We have a situation where the majority of us who live and work in Berkeley have been made passive spectators in this fight against the far-right extremists.

So a number of us in different unions who live in Berkeley started talking among ourselves about whether labor could help anchor a broad coalition of unions, students, community organizations and the left to create a safe space where the broad majority of Berkeley could come together against hate speech and the far right.

Meanwhile, the International Socialist Organization, working with organizations like La Voz de los Trabajadores and Democratic Socialists of America, were floating a similar proposal, and that began spreading on the left and among progressive organizations.

So we joined forces, including the three biggest unions in the city of Berkeley: the Berkeley Federation of Teachers, AFSCME Local 3299, which represents campus workers at UC Berkeley, and SEIU Local 1021, which represents city of Berkeley workers. Other unions like UAW Local 2865, which is the student workers on campus, signed on, too.

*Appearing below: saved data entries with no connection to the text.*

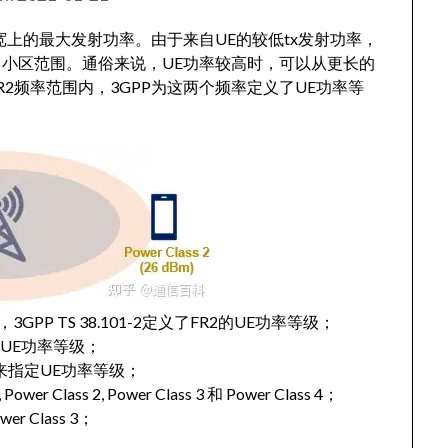
带宽上的最大发射功率。由于来自UE的较低tx发射功率，
小区范围。通俗来说，UE功率较高时，可以从更长的
FR2频率范围内，3GPP为这两个频率定义了UE功率等
级，3GPP TS 38.101-2定义了FR2的UE功率等级；
定UE功率等级；
来指定UE功率等级；
 Class 2, Power Class 3 和 Power Class 4；
r Class 3；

What we wanted to do was organize a nonviolent rally that would be a place where people who had been made spectators could come out and take part in a public, visible expression of opposition to these far-right extremists.

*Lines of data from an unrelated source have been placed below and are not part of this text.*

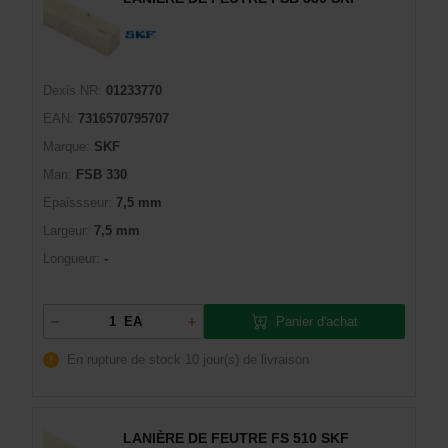
Dexis NR:
01233770
EAN:
7316570795707
Marque:
SKF
Man:
FSB 330
Epaissseur:
7,5 mm
Largeur:
7,5 mm
Longueur:
-
Panier d'achat
EA
En rupture de stock
10 jour(s) de livraison
LANIÈRE DE FEUTRE FS 510 SKF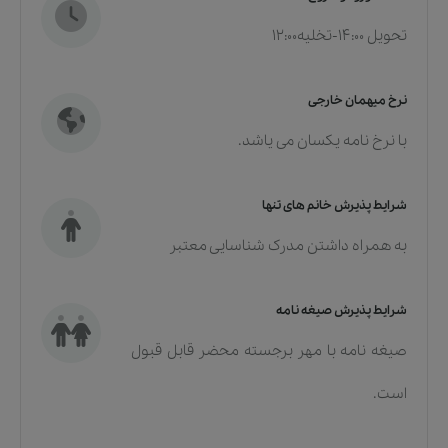
تحویل 14:00-تخلیه12:00
نرخ میهمان خارجی
با نرخ نامه یکسان می یاشد.
شرایط پذیرش خانم های تنها
به همراه داشتن مدرک شناسایی معتبر
شرایط پذیرش صیغه نامه
صیغه نامه با مهر برجسته محضر قابل قبول
است.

It would also be our free speech rally, where we would talk about our values: that we're for immigrant rights, for worker rights, for Black Lives Matter, for transgender rights, for the rights of people with disabilities and much more.

WE LINKED up our efforts behind this vision of building a mass movement against the far right around eight weeks ago--way before Charlottesville. It was a bit of a struggle early on--the coalition grew slowly and steadily.

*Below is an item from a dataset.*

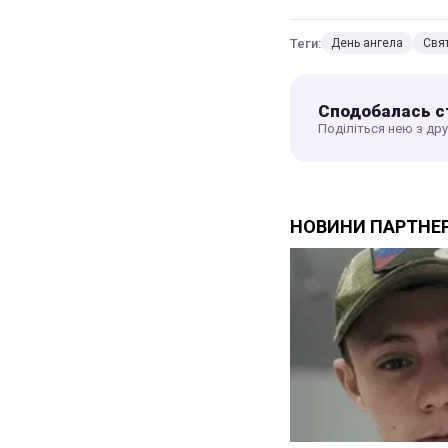
Теги:
День ангела
Свя
Сподобалась с
Поділіться нею з др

Then Charlottesville happened. Everyone witnessed the horrific tragedy and recognized that some on the far right aren't above using lethal force against counterprotesters.

We weren't really sure what that would mean for our movement in Berkeley--maybe it would mean our rallies would be smaller. But what happened instead was an outpouring of support and endorsements. If you look on our website, you'll see that we now have about four pages of endorsements. There are nine unions on board, along with the Alameda Labor Council and San Francisco Labor Council.

Working in this coalition has been exciting, and it's also been challenging.

It's challenging because it's a real coalition--very big and broad. You have a lot of people in the room, and we have different views on how to fight the far right, on the role of the police, on the city administration, on how to deal with the Democratic Party and politicians.

So it has been a struggle to keep that unity around the singular focus of building a mass movement against these far-right extremists. But what's exciting is that we've been able to do that.

Last Sunday, for example, we held our first safety and security training, and we expected maybe 40 or 50 people would show up. We had 170 people packed into the room: young union members, students, members of community organizations, people who had never served as a marshal in a protest or a demonstration.

That energy and excitement, that refusal to be intimidated by what happened in Charlotttesville, has been overwhelming.

There's still tensions and debates. Some forces on the left say that what our coalition has done is good, but the real anti-fascists are the people who want to wear face coverings and armor and shields, and go down and physically confront the neo-Nazis.

I think we have to push back and say, yes, those are anti-fascists. But so is a city of Berkeley worker who comes out to our protest. So is a campus groundskeeper or a teacher who comes out to our protest. We all have to be anti-fascists now after Charlottesville.

We had no idea that something like Charlottesville was around the corner when we started our organizing in Berkeley. But it was the right thing to do, and when you start building from the ground up, you're in a position, when something big or horrific happens, to pull together the forces that can respond.

So I think the message to folks around the country--particularly folks in the labor movement--is that you should be reaching out and building these alliances and coalitions in your communities.